▶ Extracted records
<<<<

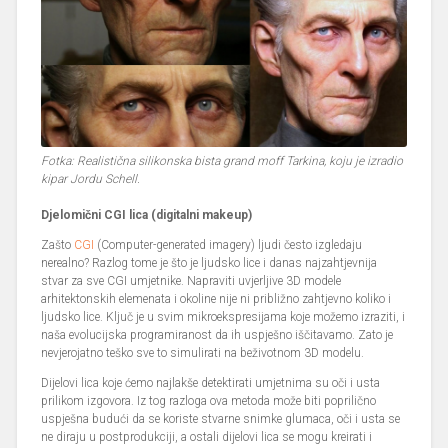
Fotka: Realistična silikonska bista grand moff Tarkina, koju je izradio
kipar Jordu Schell.
Djelomični CGI lica (digitalni makeup)
Zašto
CGI
(Computer-generated imagery) ljudi često izgledaju
nerealno? Razlog tome je što je ljudsko lice i danas najzahtjevnija
stvar za sve CGI umjetnike. Napraviti uvjerljive 3D modele
arhitektonskih elemenata i okoline nije ni približno zahtjevno koliko i
ljudsko lice. Ključ je u svim mikroekspresijama koje možemo izraziti, i
naša evolucijska programiranost da ih uspješno iščitavamo. Zato je
nevjerojatno teško sve to simulirati na beživotnom 3D modelu.
Dijelovi lica koje ćemo najlakše detektirati umjetnima su oči i usta
prilikom izgovora. Iz tog razloga ova metoda može biti poprilično
uspješna budući da se koriste stvarne snimke glumaca, oči i usta se
ne diraju u postprodukciji, a ostali dijelovi lica se mogu kreirati i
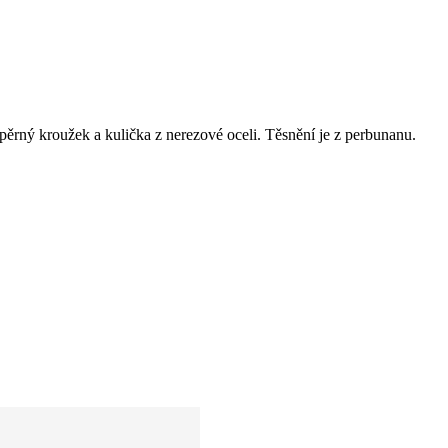
zpěrný kroužek a kulička z nerezové oceli. Těsnění je z perbunanu.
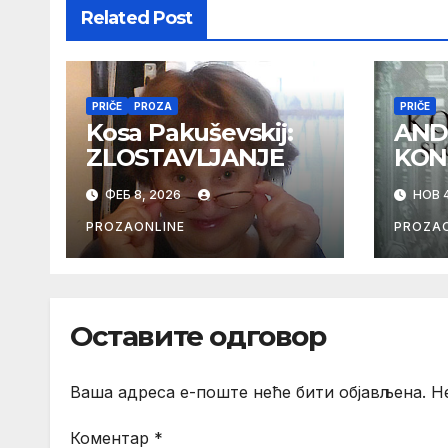
Related Post
PRIČE
PROZA
PRIČE
Kosa Pakuševskij:
AND
ZLOSTAVLJANJE
KON
ФЕБ 8, 2026
НОВ 4
PROZAONLINE
PROZAO
Оставите одговор
Ваша адреса е-поште неће бити објављена.
Н
Коментар
*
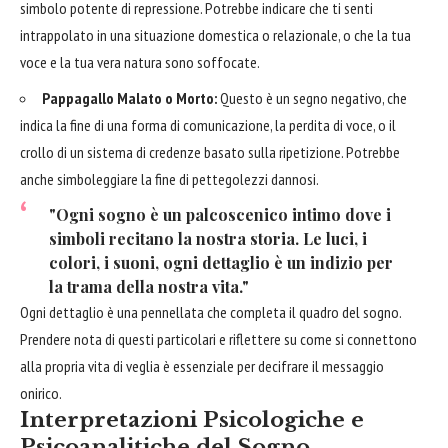
simbolo potente di repressione. Potrebbe indicare che ti senti
intrappolato in una situazione domestica o relazionale, o che la tua
voce e la tua vera natura sono soffocate.
Pappagallo Malato o Morto:
Questo è un segno negativo, che
indica la fine di una forma di comunicazione, la perdita di voce, o il
crollo di un sistema di credenze basato sulla ripetizione. Potrebbe
anche simboleggiare la fine di pettegolezzi dannosi.
"Ogni sogno è un palcoscenico intimo dove i
simboli recitano la nostra storia. Le luci, i
colori, i suoni, ogni dettaglio è un indizio per
la trama della nostra vita."
Ogni dettaglio è una pennellata che completa il quadro del sogno.
Prendere nota di questi particolari e riflettere su come si connettono
alla propria vita di veglia è essenziale per decifrare il messaggio
onirico.
Interpretazioni Psicologiche e
Psicoanalitiche del Sogno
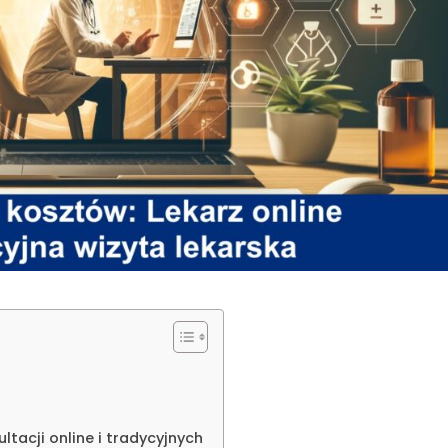
ltacji online i tradycyjnych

>>>>

▶ What you should do
Without copying any picture, repeat all of the entries exactly.

▶ Output
Fotka: Realistična silikonska bista grand moff Tarkina, koju je izradio
kipar Jordu Schell.
Djelomični CGI lica (digitalni makeup)
Zašto
CGI
(Computer-generated imagery) ljudi često izgledaju
nerealno? Razlog tome je što je ljudsko lice i danas najzahtjevnija
stvar za sve CGI umjetnike. Napraviti uvjerljive 3D modele
arhitektonskih elemenata i okoline nije ni približno zahtjevno koliko i
ljudsko lice. Ključ je u svim mikroekspresijama koje možemo izraziti, i
naša evolucijska programiranost da ih uspješno iščitavamo. Zato je
nevjerojatno teško sve to simulirati na beživotnom 3D modelu.
Dijelovi lica koje ćemo najlakše detektirati umjetnima su oči i usta
prilikom izgovora. Iz tog razloga ova metoda može biti poprilično
uspješna budući da se koriste stvarne snimke glumaca, oči i usta se
ne diraju u postprodukciji, a ostali dijelovi lica se mogu kreirati i
zpěrný kroužek a kulička z nerezové oceli. Těsnění je z perbunanu.
Related Post
PRIČE
PROZA
PRIČE
Kosa Pakuševskij:
AND
ZLOSTAVLJANJE
KON
ФЕБ 8, 2026
НОВ 4
PROZAONLINE
PROZAO
Оставите одговор
Ваша адреса е-поште неће бити објављена.
Н
Коментар
*
simbolo potente di repressione. Potrebbe indicare che ti senti
intrappolato in una situazione domestica o relazionale, o che la tua
voce e la tua vera natura sono soffocate.
Pappagallo Malato o Morto:
Questo è un segno negativo, che
indica la fine di una forma di comunicazione, la perdita di voce, o il
crollo di un sistema di credenze basato sulla ripetizione. Potrebbe
anche simboleggiare la fine di pettegolezzi dannosi.
"Ogni sogno è un palcoscenico intimo dove i
simboli recitano la nostra storia. Le luci, i
colori, i suoni, ogni dettaglio è un indizio per
la trama della nostra vita."
Ogni dettaglio è una pennellata che completa il quadro del sogno.
Prendere nota di questi particolari e riflettere su come si connettono
alla propria vita di veglia è essenziale per decifrare il messaggio
onirico.
Interpretazioni Psicologiche e
Psicoanalitiche del Sogno
ltacji online i tradycyjnych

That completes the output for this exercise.